Michael Haneke first made Funny Games in 1997, in Austria, in the German language; he re-made it shot-for-shot in 2007, in America, in English.
As Stanley Cavell points out in The World Viewed, cinema is simultaneously a hiding place which absolves us from the moral responsibility that the outside world (the world outside the cinema theatre), engages us in, and the very place which informs our moral reasoning about that outside world. Cinema, in its symbolically voyeuristic darkened room (darkening the world outside and creating a new world inside to escape to), has primed audiences into accepting an idealistic totality that resolves its own problems.

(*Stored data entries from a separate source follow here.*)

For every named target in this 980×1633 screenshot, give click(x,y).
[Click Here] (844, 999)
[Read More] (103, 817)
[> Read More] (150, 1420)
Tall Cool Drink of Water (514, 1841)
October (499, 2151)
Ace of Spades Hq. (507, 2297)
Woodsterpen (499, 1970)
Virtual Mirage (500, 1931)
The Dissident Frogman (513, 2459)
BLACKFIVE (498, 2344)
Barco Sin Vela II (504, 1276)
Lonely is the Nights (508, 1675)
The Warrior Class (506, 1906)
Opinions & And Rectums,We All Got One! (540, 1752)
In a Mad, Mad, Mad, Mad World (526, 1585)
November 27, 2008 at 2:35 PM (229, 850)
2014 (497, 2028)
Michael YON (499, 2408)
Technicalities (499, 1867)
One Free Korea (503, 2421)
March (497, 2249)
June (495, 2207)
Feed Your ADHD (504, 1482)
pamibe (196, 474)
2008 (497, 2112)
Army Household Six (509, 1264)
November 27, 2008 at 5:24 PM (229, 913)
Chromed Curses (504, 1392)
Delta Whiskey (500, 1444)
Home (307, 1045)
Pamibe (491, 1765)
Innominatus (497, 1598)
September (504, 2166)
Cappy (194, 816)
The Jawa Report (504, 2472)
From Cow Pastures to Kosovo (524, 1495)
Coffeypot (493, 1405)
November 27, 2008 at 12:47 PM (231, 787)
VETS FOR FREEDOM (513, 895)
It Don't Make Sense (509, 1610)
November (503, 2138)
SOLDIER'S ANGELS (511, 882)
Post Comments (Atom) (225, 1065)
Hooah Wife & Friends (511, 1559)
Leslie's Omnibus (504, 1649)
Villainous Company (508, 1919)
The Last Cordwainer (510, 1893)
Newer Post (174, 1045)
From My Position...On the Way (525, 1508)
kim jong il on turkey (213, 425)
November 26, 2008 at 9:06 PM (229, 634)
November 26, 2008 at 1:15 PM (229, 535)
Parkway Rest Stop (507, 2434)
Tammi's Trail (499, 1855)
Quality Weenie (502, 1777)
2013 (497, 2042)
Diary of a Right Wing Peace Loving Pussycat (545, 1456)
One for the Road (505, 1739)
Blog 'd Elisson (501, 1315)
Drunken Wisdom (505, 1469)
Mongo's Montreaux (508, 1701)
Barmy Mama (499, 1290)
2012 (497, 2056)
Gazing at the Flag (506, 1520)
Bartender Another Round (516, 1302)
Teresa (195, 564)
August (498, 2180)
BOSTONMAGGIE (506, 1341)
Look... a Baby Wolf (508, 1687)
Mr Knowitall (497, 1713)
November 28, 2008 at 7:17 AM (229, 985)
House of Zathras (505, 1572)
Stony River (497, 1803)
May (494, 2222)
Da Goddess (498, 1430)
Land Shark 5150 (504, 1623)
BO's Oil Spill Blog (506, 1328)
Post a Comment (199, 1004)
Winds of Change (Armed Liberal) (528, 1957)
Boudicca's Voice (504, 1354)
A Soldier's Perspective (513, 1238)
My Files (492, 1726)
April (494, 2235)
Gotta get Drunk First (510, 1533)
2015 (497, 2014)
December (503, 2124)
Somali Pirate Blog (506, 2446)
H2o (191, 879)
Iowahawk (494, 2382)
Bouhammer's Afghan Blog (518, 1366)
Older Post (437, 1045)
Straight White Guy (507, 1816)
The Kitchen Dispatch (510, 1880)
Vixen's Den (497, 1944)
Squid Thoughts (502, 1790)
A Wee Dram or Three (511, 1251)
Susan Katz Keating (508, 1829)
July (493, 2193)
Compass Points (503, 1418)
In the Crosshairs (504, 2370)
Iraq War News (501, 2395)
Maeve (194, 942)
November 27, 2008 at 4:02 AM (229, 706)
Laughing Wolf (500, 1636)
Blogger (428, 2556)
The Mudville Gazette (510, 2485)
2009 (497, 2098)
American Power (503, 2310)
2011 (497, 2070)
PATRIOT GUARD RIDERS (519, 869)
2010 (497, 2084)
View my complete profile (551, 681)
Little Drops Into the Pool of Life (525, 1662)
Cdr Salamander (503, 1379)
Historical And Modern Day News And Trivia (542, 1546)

This tension is at the heart of Funny Games. For Haneke, movies are preoccupied with hiding (their artifice, their technical manipulations), and wherever there is hiding, things must be held suspect. Thus, Haneke wants us to meet head-on the way we participate in the world that we view in the cinema theatre or on our TV screens. He does this in two specific ways. Firstly, he deploys a modernist reflexivity that allows the spectator an enhanced position of knowledge about the cinematic medium, and secondly, and far more abruptly, he takes a direct and aggressive approach towards the spectator, which attempts, as he so bluntly puts it to “rape the viewer into autonomy” – by confronting them directly with their own complicity in the illusion of cinematic production as an escapist entertainment.
Haneke draws on our familiarity with generic conventions in certain paradigmatic scenarios from suspense thrillers. Both the form and the content of the film play on this familiarity. By twisting those generic markers out of shape, Haneke provides a paradigm shift in that the expectations of the spectator become far more confused than they would be in the conventional stereotypes of any genre film. One of the ways in which Funny Games provokes an alternative emotional response to that arising from the use of generic conventions is by subverting the pleasure of thrill; by frustrating the moment of catharsis and replacing it with an aesthetic of consequence and a concomitant experience of discomfort, making the spectator aware of the suffering that results from the violence that the suspense thriller inevitably displays.
As a result of this discomfort not only is the spectator confronted with the realisation of his or her status as a voyeur, but also with a question that dominates ethical inquiry, and particularly Kantian ethics, “What ought I to do?” More specifically, in Funny Games the spectator finds themself watching scenes that prompt the question, “Ought I to be watching this?” In considering this, the spectator finds themself engaged in a process of moral deliberation.